This repo is used for benchmarking Cosmos DB SDK against various workloads
The use-case is the following
- Persist the user provided sets (in practice this is a graph, but a set models the same workload in a simpler way) in the DB e.g. [ G1{A,B,C}, G2{X,Y}, G3{P,Q,R,S}]
- Support the query, provided any one of the set members return the original set. e.g. Given Q, return {P,Q,R,S}
To support this use case, we model the data using two collections
- A graph collection that stores each Set with the key as the Set name (or GraphId). e.g. Key = "G1", Value = "A,B,C"

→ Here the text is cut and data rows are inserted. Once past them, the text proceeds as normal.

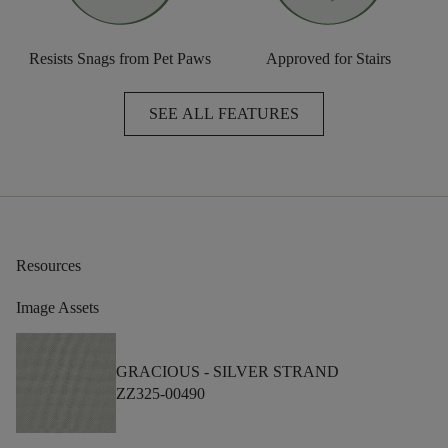
Resists Snags from Pet Paws
Approved for Stairs
SEE ALL FEATURES
Resources
Image Assets
GRACIOUS -
SILVER STRAND
ZZ325-00490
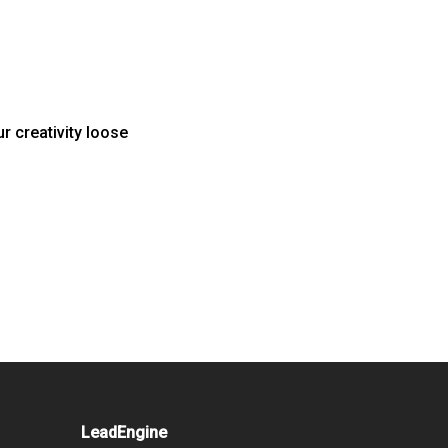
r creativity loose
LeadEngine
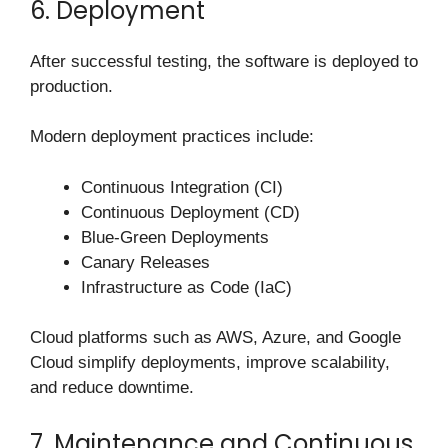
6. Deployment
After successful testing, the software is deployed to
production.
Modern deployment practices include:
Continuous Integration (CI)
Continuous Deployment (CD)
Blue-Green Deployments
Canary Releases
Infrastructure as Code (IaC)
Cloud platforms such as AWS, Azure, and Google
Cloud simplify deployments, improve scalability,
and reduce downtime.
7. Maintenance and Continuous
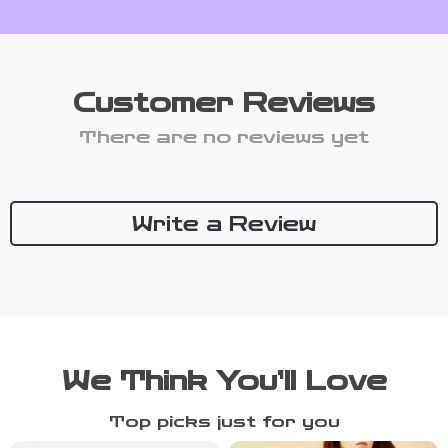
Customer Reviews
There are no reviews yet
Write a Review
We Think You’ll Love
Top picks just for you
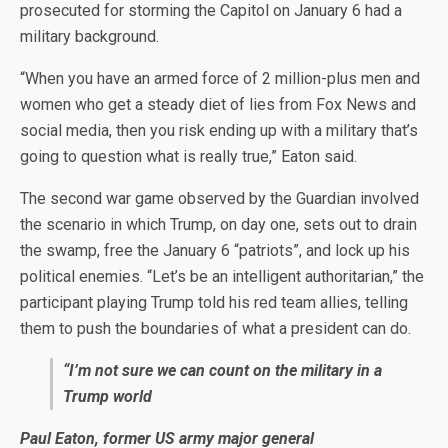
prosecuted for storming the Capitol on January 6 had a
military background.
“When you have an armed force of 2 million-plus men and
women who get a steady diet of lies from Fox News and
social media, then you risk ending up with a military that’s
going to question what is really true,” Eaton said.
The second war game observed by the Guardian involved
the scenario in which Trump, on day one, sets out to drain
the swamp, free the January 6 “patriots”, and lock up his
political enemies. “Let’s be an intelligent authoritarian,” the
participant playing Trump told his red team allies, telling
them to push the boundaries of what a president can do.
“I’m not sure we can count on the military in a
Trump world
Paul Eaton, former US army major general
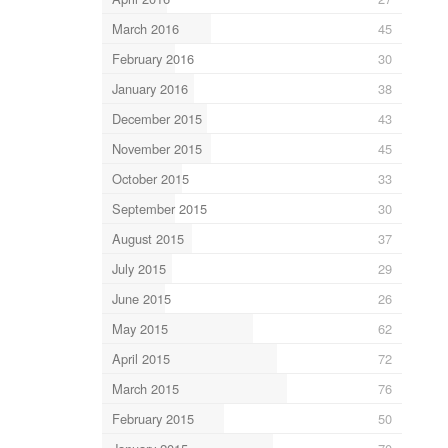
March 2016
45
February 2016
30
January 2016
38
December 2015
43
November 2015
45
October 2015
33
September 2015
30
August 2015
37
July 2015
29
June 2015
26
May 2015
62
April 2015
72
March 2015
76
February 2015
50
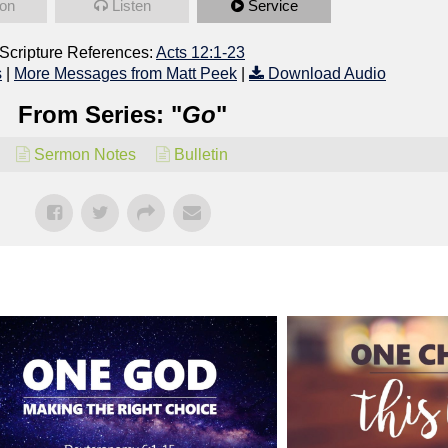
on
Listen
Service
Scripture References:
Acts 12:1-23
s
|
More Messages from Matt Peek
|
Download Audio
From Series: "
Go
"
Sermon Notes
Bulletin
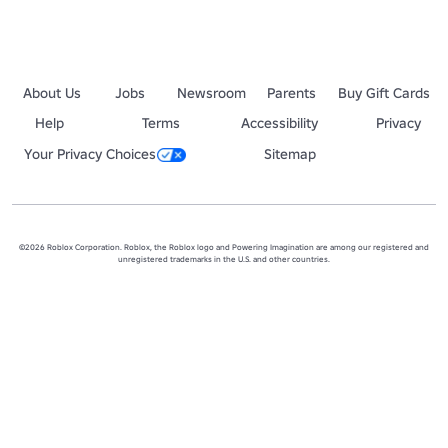
About Us
Jobs
Newsroom
Parents
Buy Gift Cards
Help
Terms
Accessibility
Privacy
Your Privacy Choices
Sitemap
©2026 Roblox Corporation. Roblox, the Roblox logo and Powering Imagination are among our registered and
unregistered trademarks in the U.S. and other countries.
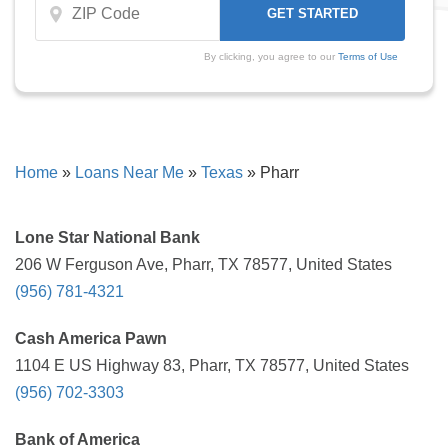
By clicking, you agree to our
Terms of Use
Home
»
Loans Near Me
»
Texas
»
Pharr
Lone Star National Bank
206 W Ferguson Ave, Pharr, TX 78577, United States
(956) 781-4321
Cash America Pawn
1104 E US Highway 83, Pharr, TX 78577, United States
(956) 702-3303
Bank of America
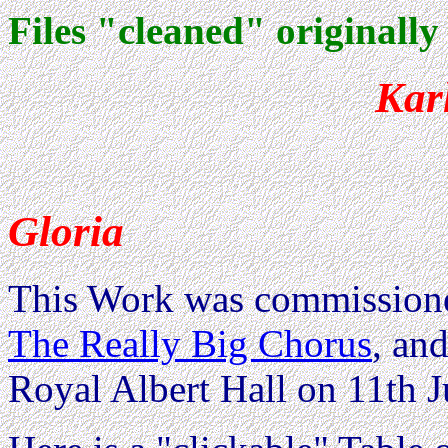
Files "cleaned" originally
Kar
Gloria
This Work was commissione
The Really Big Chorus
, an
Royal Albert Hall on 11th J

- A routing collection that point each member to the Set name (or GraphId). e.g.for set G1, we have the following 3 documents - [Key = "A", Value = "G1"] [Key = "B", Value = "G1"] [Key = "C", Value = "G1"]
JMH is used as the benchmarking harness (https://openjdk.java.net/projects/code-tools/jmh/)
See com.adobe.platform.core.identity.services.cosmosdb.client.benchmark.jmh.ReadBenchmark
for the JMH annotated class.
The following are the workloads that have been modelled
- lookupRoutingSingle - Lookup a single document in the routing collection by calling readDocument(..)
- lookupRoutingBatch - Lookup a batch of 1000 documents in the routing collection. This is done by grouping the 1000 keys by the partitionRangeId that they fall into and issuing 1 query per partition.
- lookupTwoTableSingle - Given a key, do a lookup in Routing collection by calling readDocument(..), use the graph-id present in the retrieved document to fetch the corresponding graph from the Graph collection.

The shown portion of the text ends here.